Sebbene questo trattamento comporti generalmente l’inserimento di elettrodi nel cervello, un nuovo metodo non invasivo chiamato chemogenetica ha mostrato risultati promettenti in un modello murino, spingendo a richiedere ulteriori ricerche sul suo potenziale.
Una via di ricerca include l’identificazione di bersagli farmacologici che potrebbero imitare i suoi effetti benefici nelle persone con malattia di Alzheimer.
La molecola
Le prospettive per la malattia di Alzheimer
“La demenza può essere risolta, ma non sarà prendendo di mira un singolo fattore di salute.
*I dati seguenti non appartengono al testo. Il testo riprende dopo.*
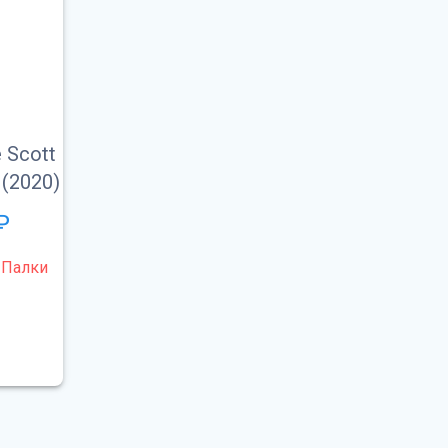
 Scott
 (2020)
₽
,
Палки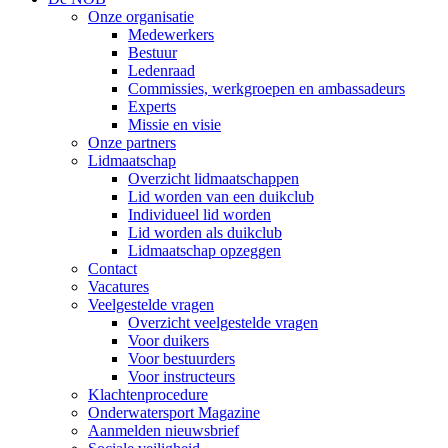
Onze organisatie
Medewerkers
Bestuur
Ledenraad
Commissies, werkgroepen en ambassadeurs
Experts
Missie en visie
Onze partners
Lidmaatschap
Overzicht lidmaatschappen
Lid worden van een duikclub
Individueel lid worden
Lid worden als duikclub
Lidmaatschap opzeggen
Contact
Vacatures
Veelgestelde vragen
Overzicht veelgestelde vragen
Voor duikers
Voor bestuurders
Voor instructeurs
Klachtenprocedure
Onderwatersport Magazine
Aanmelden nieuwsbrief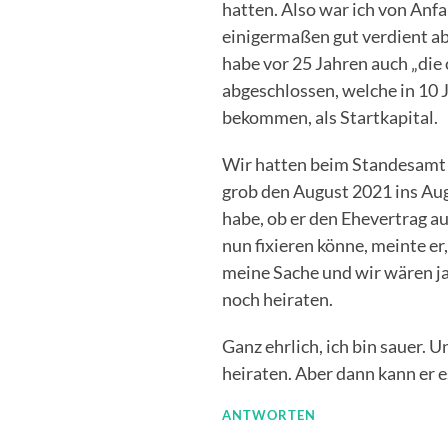
hatten. Also war ich von Anf
einigermaßen gut verdient abe
habe vor 25 Jahren auch „die
abgeschlossen, welche in 10 J
bekommen, als Startkapital.
Wir hatten beim Standesamt
grob den August 2021 ins Aug
habe, ob er den Ehevertrag au
nun fixieren könne, meinte er
meine Sache und wir wären ja 
noch heiraten.
Ganz ehrlich, ich bin sauer. 
heiraten. Aber dann kann er e
ANTWORTEN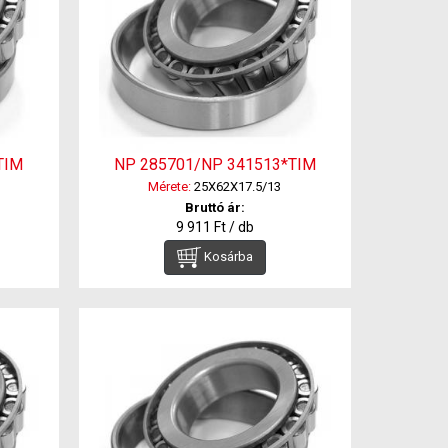
TIM
NP 285701/NP 341513*TIM
Mérete:
25X62X17.5/13
Bruttó ár:
9 911 Ft / db
Kosárba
Non dobbiamo lasciare nulla di intentato per ogni individuo a rischio di Alzheimer, ottimizzando i fattori subottimali per tutta la vita e fino alla vecchiaia. Questo dà a ciascuno di noi le migliori probabilità di raggiungere un invecchiamento di successo libero dalla disabilità cronica associata all’AD e ad altre demenze neurodegenerative”.
— Dott. David Merrill
Potrebbe non esserci ancora una cura per il morbo di Alzheimer ma, con la rinascita degli sforzi di ricerca focalizzati su questo disturbo, le prospettive diventeranno probabilmente più rosee per le molte persone che ne sono affette.
Forse l’ultima parola dovrebbe andare alla dottoressa Maria C. Carrillo, direttore scientifico dell’Associazione Alzheimer.
“Come in ogni rinascita, il rinvigorimento del campo dell’Alzheimer e della demenza arriva con vigorosi dibattiti e disaccordi, coloro che si aggrappano a idee consolidate e coloro che cercano di abbattere lo status quo”, ha affermato il dott. Carrillo.
“Questo dibattito e disaccordo [are] essenziale nella ricerca e, come comunità, dobbiamo basarci sulle prove per guidare i nostri progressi “, ha sottolineato.